Authors: Janis Klaise, Arnaud Van Looveren, Clive Cox, Giovanni Vacanti and Alexandru Coca.
Authors spot light on the cruciality of provisioning ML models, where they discuess key areas including model performance, data monitoring, detecting outlier drifts, and model explain-ability as well as open source solutions.
- Designing systems that monitor live deployments and take action or raise alerts when events impacts model performance.
- Inability to detect model performance degradation can lead to stale models and increased technical debt.
- Measuring model performance implies having timely access to labels for live data which is mostly not available due to operational and financial constraints.
- Monitoring systems requires functionality to determine when significant changes to data and predictive distributions happen.
- Building trust in ML systems and make decision process transparent as models often are black boxes.
For live data the frequency of collected labels depends on the application, for example time-series prediction or internet ad serving labels are automatic, but for many other applications labels are expensive to produce such as medical diagnostic system based on image recognition which requires domain knowledge and time consuming.
A fundamental draw back of uni-variate metrics is that correlations between features are not captured. and multivariate metrics such as covariance matrices and multivariate histograms remain difficult to implement due to increased computational cost and curse of dimensionality as well as the need for online update rule.
ML models often fail to generalize outside of the training data distribution and models are typically not well calibrated which can lead to overconfident predictions on out of distribution instances. there for outlier detection is a key to flag anomalies whose model predictions can't be trusted.
The type of outlier detector depends on the modality, dimensionality of the data, availability of labeled normal and outlier data and whether the detector is pre-trained (offline) or updated online.
Pre-trained detector can be deployed as a separate static ML model while the online detector is deployed as a stateful application.

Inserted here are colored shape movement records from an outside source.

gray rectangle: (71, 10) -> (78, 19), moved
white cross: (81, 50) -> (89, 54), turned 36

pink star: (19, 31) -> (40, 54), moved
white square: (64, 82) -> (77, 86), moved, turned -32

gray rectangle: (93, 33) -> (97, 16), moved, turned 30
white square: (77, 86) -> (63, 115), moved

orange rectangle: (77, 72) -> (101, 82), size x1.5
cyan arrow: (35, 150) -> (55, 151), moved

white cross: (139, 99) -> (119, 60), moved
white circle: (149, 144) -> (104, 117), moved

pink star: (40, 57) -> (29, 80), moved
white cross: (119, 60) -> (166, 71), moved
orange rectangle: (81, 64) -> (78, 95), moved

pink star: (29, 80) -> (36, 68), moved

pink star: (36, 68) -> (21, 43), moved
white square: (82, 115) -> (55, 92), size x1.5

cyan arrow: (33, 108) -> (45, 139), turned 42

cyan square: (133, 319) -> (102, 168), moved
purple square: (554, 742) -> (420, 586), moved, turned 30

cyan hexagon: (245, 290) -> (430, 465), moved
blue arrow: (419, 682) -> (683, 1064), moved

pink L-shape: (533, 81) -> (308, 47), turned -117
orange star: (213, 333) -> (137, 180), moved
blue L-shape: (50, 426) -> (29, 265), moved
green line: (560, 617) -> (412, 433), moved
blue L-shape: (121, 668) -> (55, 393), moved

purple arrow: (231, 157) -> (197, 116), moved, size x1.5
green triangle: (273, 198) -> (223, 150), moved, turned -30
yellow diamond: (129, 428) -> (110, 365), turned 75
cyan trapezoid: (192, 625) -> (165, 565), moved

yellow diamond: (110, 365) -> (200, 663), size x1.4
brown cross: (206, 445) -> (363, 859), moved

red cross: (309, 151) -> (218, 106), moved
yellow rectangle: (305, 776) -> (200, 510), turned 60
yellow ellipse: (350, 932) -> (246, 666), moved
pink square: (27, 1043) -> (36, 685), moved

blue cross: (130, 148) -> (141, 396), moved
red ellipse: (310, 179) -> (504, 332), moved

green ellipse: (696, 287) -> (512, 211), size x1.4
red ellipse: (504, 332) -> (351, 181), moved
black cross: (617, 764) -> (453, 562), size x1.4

It is important to note that the problem of unsupervised anomaly detection for real-world data is far from solved "e.g. natural images or noisy times series". though different studies on image data also illustrate that generative density models can assign higher likelihood values to out-of-distribution instances compared to inlier data.
While outliers refer to individual instances, drift/shift detection checks whether two samples are drawn from the same underlying distribution or not via a statistical hypothesis test. We can distinguish co-variate shift from label shift of the model predictions.
1- Co-variate shift: the input distribution p(x) changes while the conditional label distribution p(y|x) remains unchanged.
2- Label shift happens when p(y) changes but the conditional p(x|y) does not.
In practice for high dimensional data "such as images" to work, a dimensionality reduction must be applied before applying the hypothesis test. other observations shows that randomly initialized encoders and black box dimensionality reduction are promising pre-processing methods, followed by a two-sample test such as maximum mean discrepancy for multivariate case in combination with a permutation test to obtain p-values.
The techniques discussed before need to be deployed alongside the running models but in a manner which does not affect their core performance.
KFServing and Seldon Core which run on Kubernetes solve this by utilizing the eventing based project by allowing serverless components to be connected to event streams.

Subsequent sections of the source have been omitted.